MANILA, Philippines— In a report released on March 10, 2023, Japan’s leading credit watcher, Japan Credit Rating Agency (JCR) affirmed the Philippines’ investment-grade credit rating of A- with a stable outlook amid global uncertainties and a high inflation.
The affirmation confirms the country’s strong macroeconomic fundamentals, as evidenced by the strong growth performance in 2022 at 7.6%, which exceeded the 6.5% to 7.5% growth assumption of the Development Budget Coordination Committee (DBCC).
The Philippines’ labor and employment conditions also continue to improve, with generally steady and low unemployment and underemployment rates since the end of 2022.
A credit rating of A- with a stable outlook indicates lower credit risk and entails better access to the international bond market and favorable interest rates. Moreover, it increases investor confidence in the country which may lead to more foreign direct investments (FDIs).
JCR also cited the country’s resilient banking system, which remains “healthy.”
In 2022, the national government’s outstanding debt settled at 60.9% of gross domestic product (GDP), lower than the 61.8% target that was set in the Medium-Term Fiscal Framework (MTFF).
Furthermore, the Bureau of the Treasury (BTr)’s latest cash operations report showed that the government’s budget deficit narrowed down to 7.3% of GDP from 8.6% in 2021. The latest fiscal outturn is also better than the MTFF target for 2022 at 7.6%.
“The Marcos administration is committed to maintaining sound macroeconomic fundamentals and achieving its fiscal targets by continuing the course of sound fiscal management. The country’s recent structural reforms will also enable the country to withstand the pandemic shocks and map a route to recovery,” Finance Secretary Benjamin Diokno said.
The government will continuously implement reforms to foster investment-led growth, which will help broaden opportunities for quality employment and further enhance productivity.
To tackle the recent elevated inflation, the government is adopting a whole-of-government approach.
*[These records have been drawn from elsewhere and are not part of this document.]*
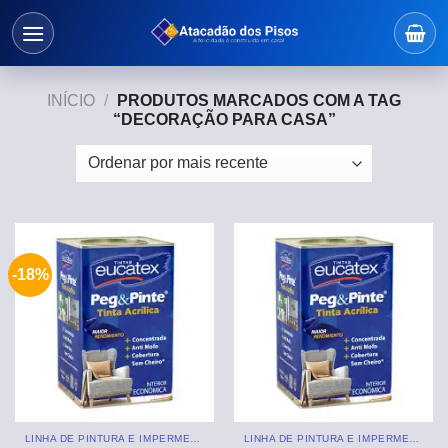
Skip
to
content
INÍCIO
/
PRODUTOS MARCADOS COM A TAG
“DECORAÇÃO PARA CASA”
-18%
LINHA DE PINTURA E IMPERMEABILIZANTE
LINHA DE PINTURA E IMPERMEABILIZANTE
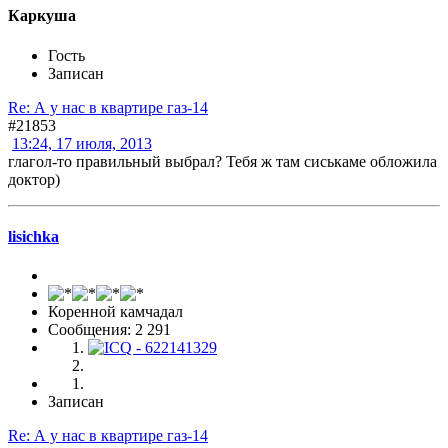
Каркуша
Гость
Записан
Re: А у нас в квартире газ-14
#21853
13:24, 17 июля, 2013
глагол-то правильный выбрал? Тебя ж там сиськаме обложила
доктор)
lisichka
Коренной камчадал
Сообщения: 2 291
Записан
Re: А у нас в квартире газ-14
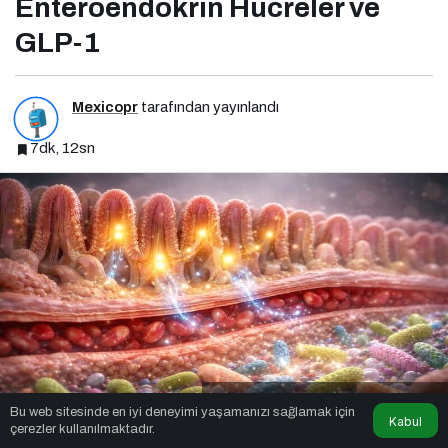
Enteroendokrin Hücreler ve
GLP-1
Mexicopr
tarafından yayınlandı
7dk, 12sn
Enteroendokrin Hücreler ve GLP-1
Bu web sitesinde en iyi deneyimi yaşamanızı sağlamak için
Kabul
çerezler kullanılmaktadır.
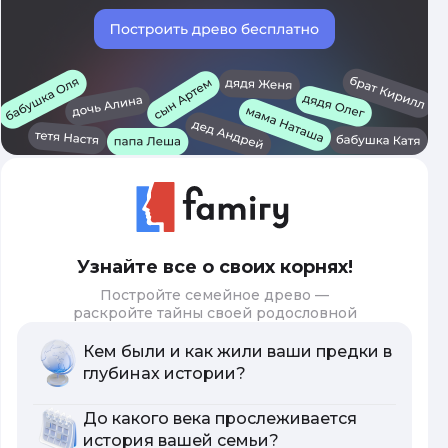
Узнайте все о своих корнях!
Постройте семейное древо —
раскройте тайны своей родословной
Кем были и как жили ваши предки в
глубинах истории?
До какого века прослеживается
история вашей семьи?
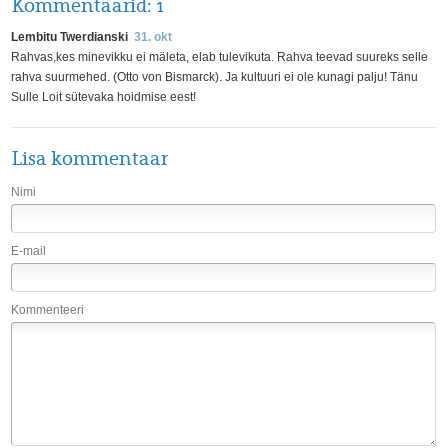
Kommentaarid:
1
Lembitu Twerdianski
31. okt
Rahvas,kes minevikku ei mäleta, elab tulevikuta. Rahva teevad suureks selle
rahva suurmehed. (Otto von Bismarck). Ja kultuuri ei ole kunagi palju! Tänu
Sulle Loit sütevaka hoidmise eest!
Lisa kommentaar
Nimi
E-mail
Kommenteeri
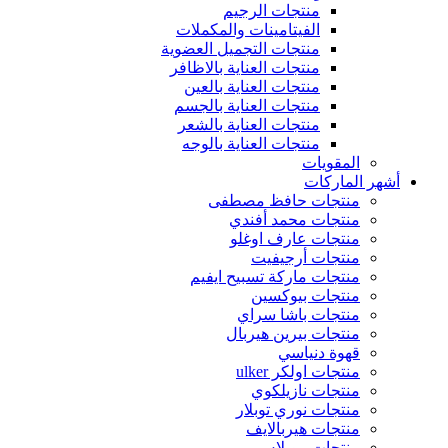
منتجات الرجيم
الفيتامينات والمكملات
منتجات التجميل العضوية
منتجات العناية بالاظافر
منتجات العناية بالعين
منتجات العناية بالجسم
منتجات العناية بالشعر
منتجات العناية بالوجه
المقويات
أشهر الماركات
منتجات حافظ مصطفى
منتجات محمد أفندي
منتجات عارف اوغلو
منتجات أرجيفيت
منتجات ماركة تسبيح ايفيم
منتجات بيوكسين
منتجات باشا سراي
منتجات بيرين هيربال
قهوة دنياسي
منتجات اولكر ulker
منتجات نازيلكوي
منتجات نوري توبلار
منتجات هيربالايف
منتجات بيوبلاس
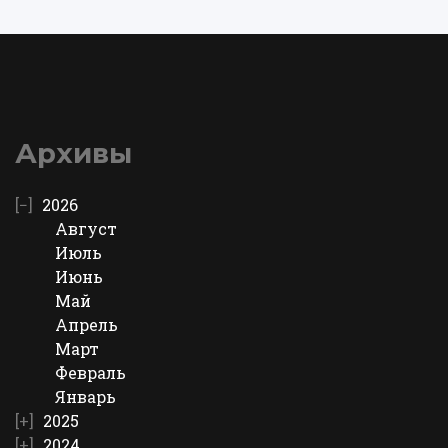
Архивы
2026
Август
Июль
Июнь
Май
Апрель
Март
Февраль
Январь
2025
2024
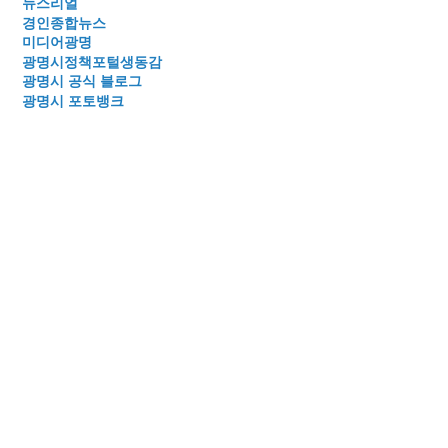
뉴스리얼
경인종합뉴스
미디어광명
광명시정책포털생동감
광명시 공식 블로그
광명시 포토뱅크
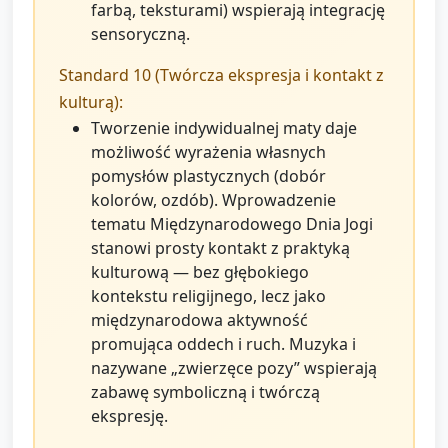
farbą, teksturami) wspierają integrację
sensoryczną.
Standard 10 (Twórcza ekspresja i kontakt z
kulturą):
Tworzenie indywidualnej maty daje
możliwość wyrażenia własnych
pomysłów plastycznych (dobór
kolorów, ozdób). Wprowadzenie
tematu Międzynarodowego Dnia Jogi
stanowi prosty kontakt z praktyką
kulturową — bez głębokiego
kontekstu religijnego, lecz jako
międzynarodowa aktywność
promująca oddech i ruch. Muzyka i
nazywane „zwierzęce pozy” wspierają
zabawę symboliczną i twórczą
ekspresję.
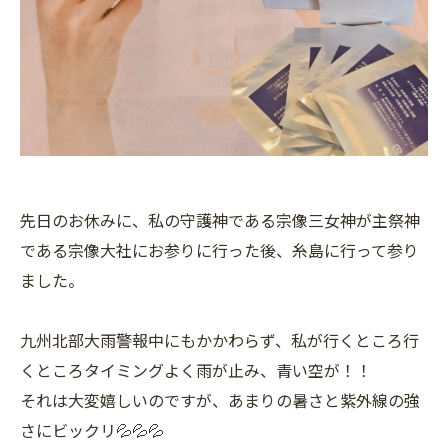
先日のお休みに、私の守護神である宗像三女神が主祭神
である宗像大社にお参りに行った後、糸島に行って参り
ました。
九州北部大雨警報中にもかかわらず、私が行くところ行
くところタイミングよく雨が止み、青い空が！！
それは大変嬉しいのですが、あまりの暑さと紫外線の強
さにビックリ💦💦💦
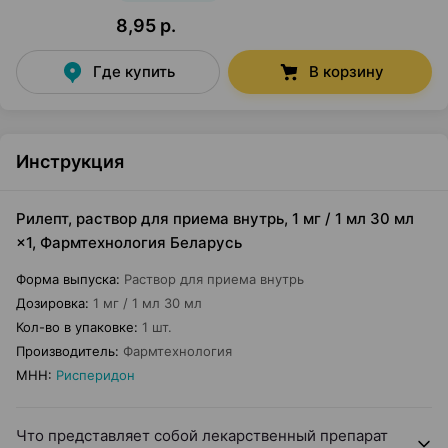
8,95 р.
Где купить
В корзину
Инструкция
Рилепт, раствор для приема внутрь, 1 мг / 1 мл 30 мл
×1, Фармтехнология Беларусь
Форма выпуска
:
Раствор для приема внутрь
Дозировка
:
1 мг / 1 мл 30 мл
Кол-во в упаковке
:
1 шт.
Производитель
:
Фармтехнология
МНН
:
Рисперидон
Что представляет собой лекарственный препарат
The Bangko Sentral ng Pilipinas (BSP) stands ready to take all necessary policy actions to bring inflation to within the 2 to 4 percent government target over the medium term.
Moreover, the fiscal authorities are taking a comprehensive approach to address the short-term uptick in inflation, while pursuing medium- to long-term measures to stabilize food inflation, ensure food security and lower the cost of living for all Filipinos.
With the Philippine Development Plan (PDP) 2023-2028, the government will steer the country towards a path that promotes inclusive growth, provides equal opportunities to Filipinos, and enables them to participate in an innovative and globally competitive economy.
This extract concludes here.